§ **WHAT YOU ARE ASKED TO DO**
In your copy, repeat the records exactly and leave out the pictures.

Records from a collection
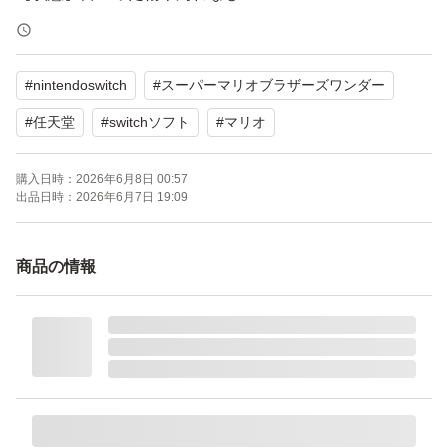
【ジャンル】アクション
#
nintendoswitch
#
スーパーマリオブラザーズワンダー
コレクション整理のため出品いたします。よろしくお願い
いたします。
#
任天堂
#
switchソフト
#
マリオ
購入日時：
2026年6月8日 00:57
出品日時：
2026年6月7日 19:09
商品の情報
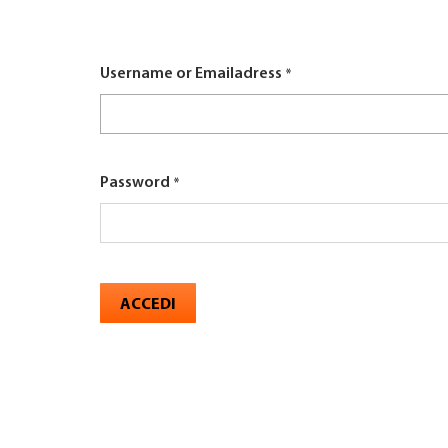
here
TROVARE AZIENDA
Username or Emailadress
RIVISTA SPECIALIZZATA
Password
ACCEDI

§ **EXPECTED ANSWER**
【ジャンル】アクション
#
nintendoswitch
#
スーパーマリオブラザーズワンダー
コレクション整理のため出品いたします。よろしくお願い
いたします。
#
任天堂
#
switchソフト
#
マリオ
購入日時：
2026年6月8日 00:57
出品日時：
2026年6月7日 19:09
商品の情報
here
TROVARE AZIENDA
Username or Emailadress
RIVISTA SPECIALIZZATA
Password
ACCEDI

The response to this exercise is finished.